Zoë Schiffer (born 1992) is an American technology journalist and author. She oversees business and industry coverage at Wired and previously served as managing editor of Platformer, the tech newsletter founded by Casey Newton, and as a senior reporter at The Verge.

== Early life and education ==
Schiffer grew up in Mission Canyon, California, a suburb outside Santa Barbara. Her parents are Howard Schiffer, the founder of the nonprofit Vitamin Angels, and Kim Schiffer, a chef. In 2009, her family's home was consumed by the Jesusita Fire.

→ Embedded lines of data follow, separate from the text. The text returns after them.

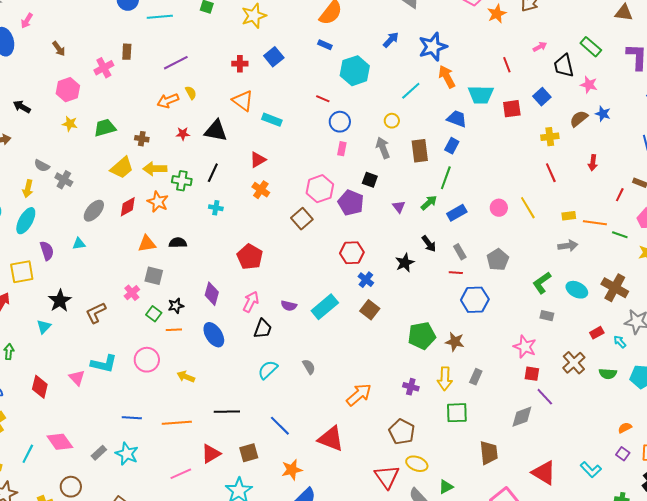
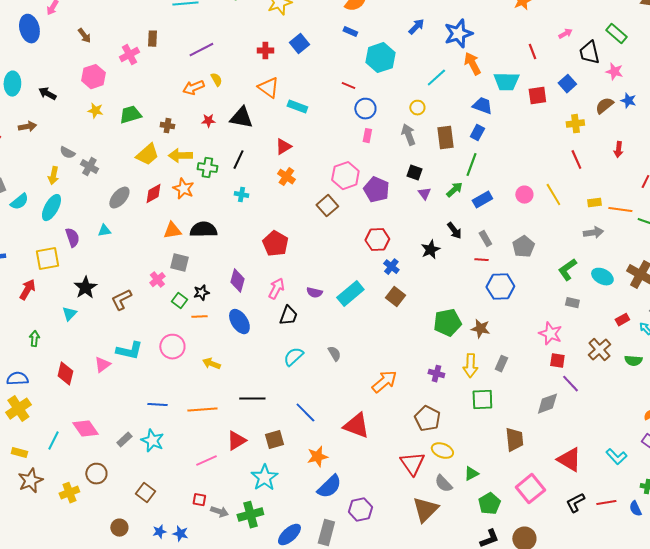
black square: (370, 180) -> (414, 173), moved
black semicircle: (178, 243) -> (203, 230), size x1.5
pink triangle: (77, 378) -> (102, 365), turned 36

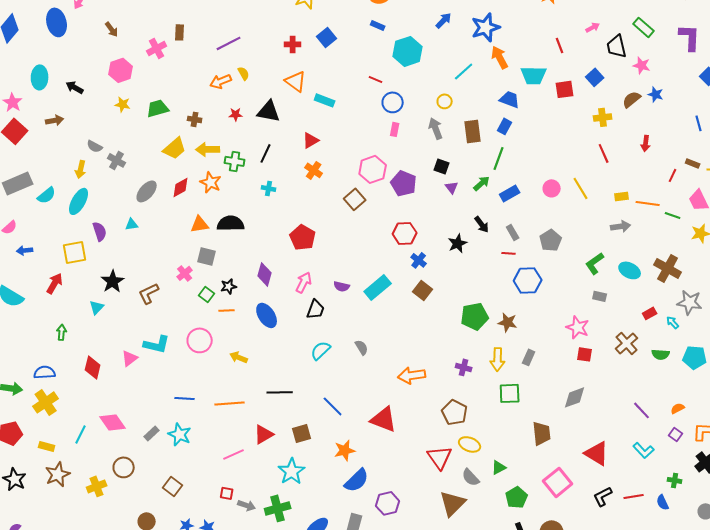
orange arrow: (384, 382) -> (412, 375), turned -148
purple line: (570, 384) -> (642, 410), moved

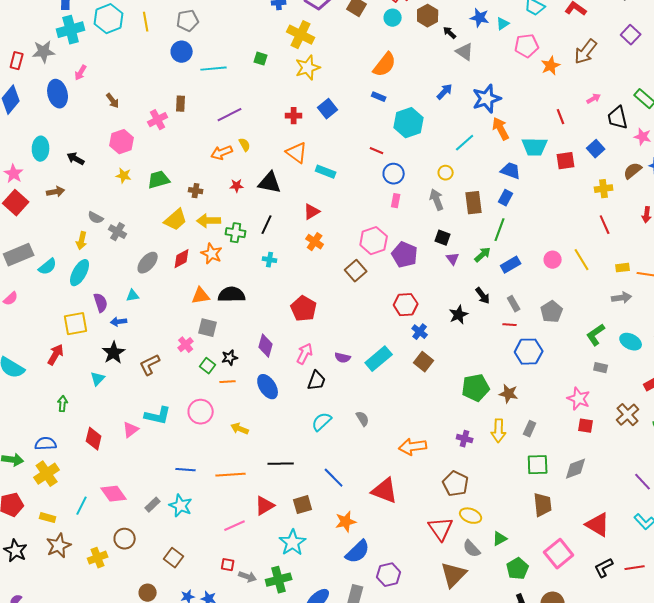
blue arrow: (25, 250) -> (119, 322), moved
green square: (510, 393) -> (538, 465), moved

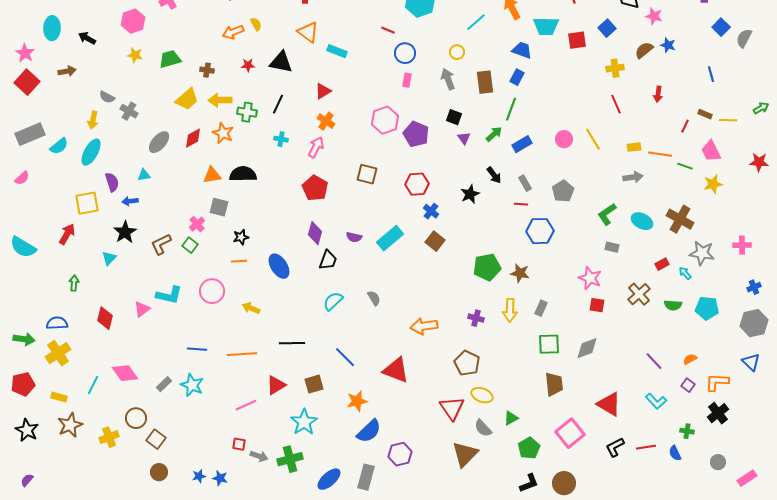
brown square: (356, 271) -> (367, 174), moved, turned -35
purple diamond: (266, 346) -> (315, 233), moved
pink arrow: (305, 354) -> (316, 147), moved
green square: (208, 366) -> (190, 245), moved
brown square: (174, 558) -> (156, 439), moved

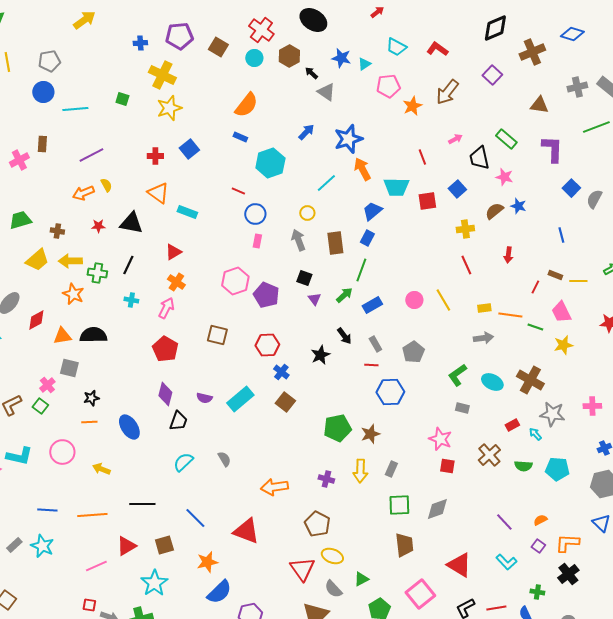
blue trapezoid: (522, 50) -> (372, 211), turned -60
red diamond: (193, 138) -> (36, 320), moved
brown star: (520, 273) -> (370, 434), turned -30

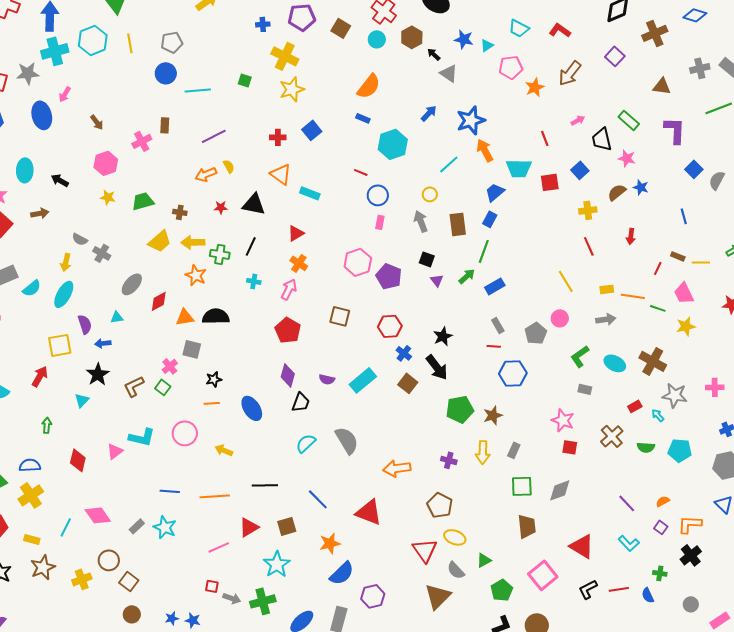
pink circle: (414, 300) -> (560, 318), moved
black arrow: (344, 336) -> (437, 367), moved, size x1.5
gray semicircle: (224, 459) -> (347, 440), size x1.8

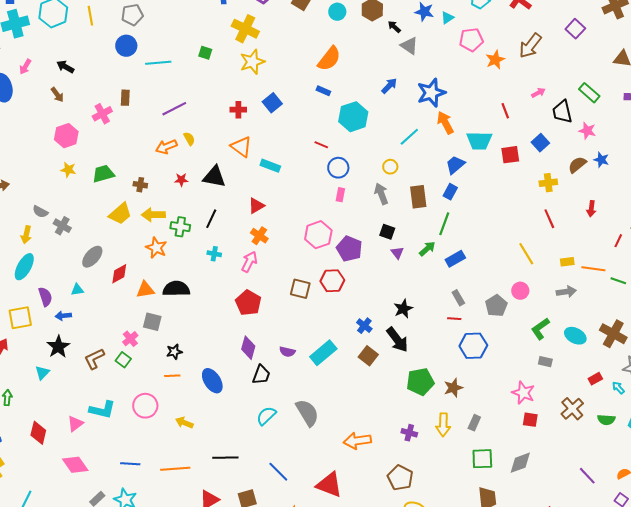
black arrow: (60, 180) -> (65, 67), moved
red hexagon: (390, 326) -> (332, 281), moved
pink diamond: (98, 515) -> (75, 465), moved

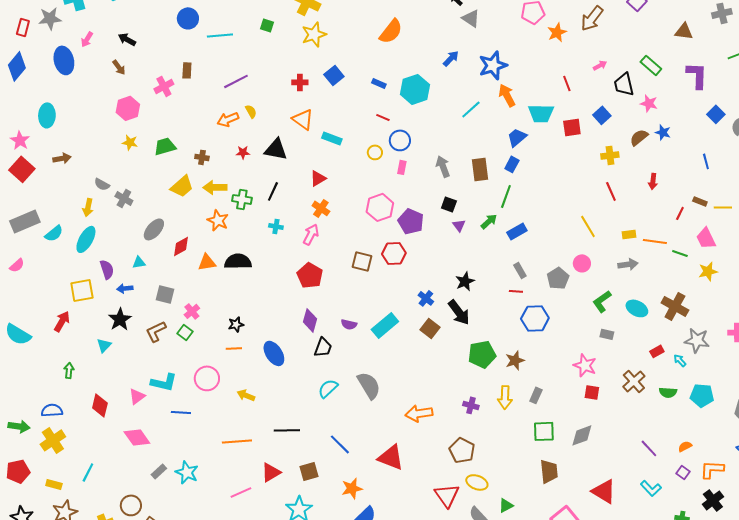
blue rectangle: (323, 91) -> (379, 83), moved
yellow circle: (390, 167) -> (375, 152), moved
gray square: (152, 322) -> (165, 294), moved
blue line: (130, 464) -> (181, 412), moved

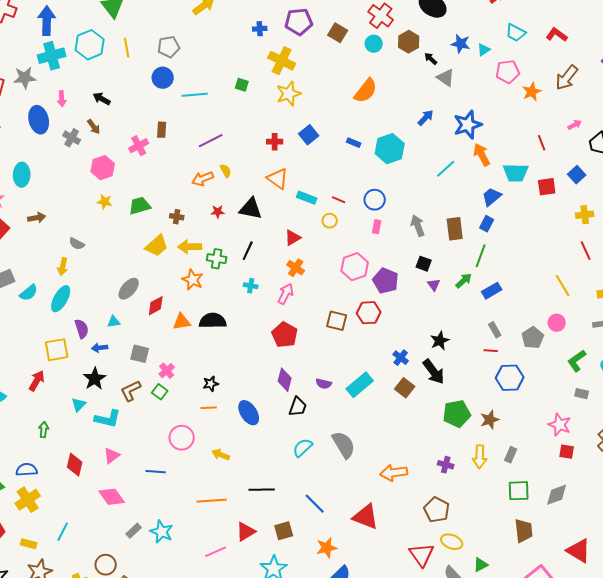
pink arrow: (87, 39) -> (62, 99), turned -35
red line: (383, 117) -> (339, 200), moved
yellow circle: (375, 152) -> (330, 221), moved
gray cross: (124, 198) -> (72, 138), moved
cyan L-shape: (164, 382) -> (108, 419), moved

She attended Seattle University, then the University of California, Berkeley, graduating with a Bachelor of Arts in political science. She earned a Master of Arts in journalism from Stanford University in 2019.

== Career ==
Schiffer started her career as a tech employee, working as a content manager and UX writer for Uber. She then began reporting freelance for publications including Vox and the San Francisco Chronicle. While in graduate school, she reported on tech for KQED-FM.

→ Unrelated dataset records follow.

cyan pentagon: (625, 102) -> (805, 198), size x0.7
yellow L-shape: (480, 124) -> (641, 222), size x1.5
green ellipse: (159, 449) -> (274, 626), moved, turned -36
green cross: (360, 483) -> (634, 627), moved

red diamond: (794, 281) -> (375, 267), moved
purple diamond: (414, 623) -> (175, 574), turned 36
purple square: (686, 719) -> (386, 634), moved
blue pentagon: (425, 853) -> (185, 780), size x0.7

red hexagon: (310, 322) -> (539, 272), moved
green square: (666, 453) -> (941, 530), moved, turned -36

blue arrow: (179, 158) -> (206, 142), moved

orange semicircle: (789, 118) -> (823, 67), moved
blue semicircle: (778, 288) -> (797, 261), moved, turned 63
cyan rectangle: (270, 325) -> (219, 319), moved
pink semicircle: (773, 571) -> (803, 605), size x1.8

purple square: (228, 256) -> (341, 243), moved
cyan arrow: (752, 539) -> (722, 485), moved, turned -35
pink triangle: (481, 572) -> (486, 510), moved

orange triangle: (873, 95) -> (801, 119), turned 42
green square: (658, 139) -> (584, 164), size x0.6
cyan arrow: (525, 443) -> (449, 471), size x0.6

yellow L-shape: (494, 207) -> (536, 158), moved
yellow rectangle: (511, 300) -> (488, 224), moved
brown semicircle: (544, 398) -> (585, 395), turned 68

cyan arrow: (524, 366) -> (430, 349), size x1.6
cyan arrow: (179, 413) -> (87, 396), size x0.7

Schiffer became a reporter at The Verge in 2019, focusing on labor movements in Silicon Valley. She uncovered a growing culture of discontent among Apple employees regarding the company's working conditions and secretive corporate culture. The CEO of the luggage brand Away resigned following Schiffer's 2019 investigation into the company's work environment. Schiffer briefly left The Verge in 2021 to join the tech investigations team at NBC News, but returned two months later as a senior reporter.

In 2022, she became managing editor of fellow Verge alumnus Casey Newton's newsletter Platformer. In January 2023, Schiffer, Newton, and The Verge editor Alex Heath wrote a cover story for New York magazine on Elon Musk's acquisition of Twitter. Platformer became a leading source on Musk's acquisition and its aftermath; Schiffer later said the newsletter was "getting literally thousands of new subscribers every single month by writing about Elon Musk." The debacle became the topic of Schiffer's first book, Extremely Hardcore: Inside Elon Musk’s Twitter, published in February 2024. Later that year, Wired hired Schiffer as director of business and industry, a newsroom leadership position.

== Personal life ==
Schiffer lives in Santa Barbara. She is married and has a daughter.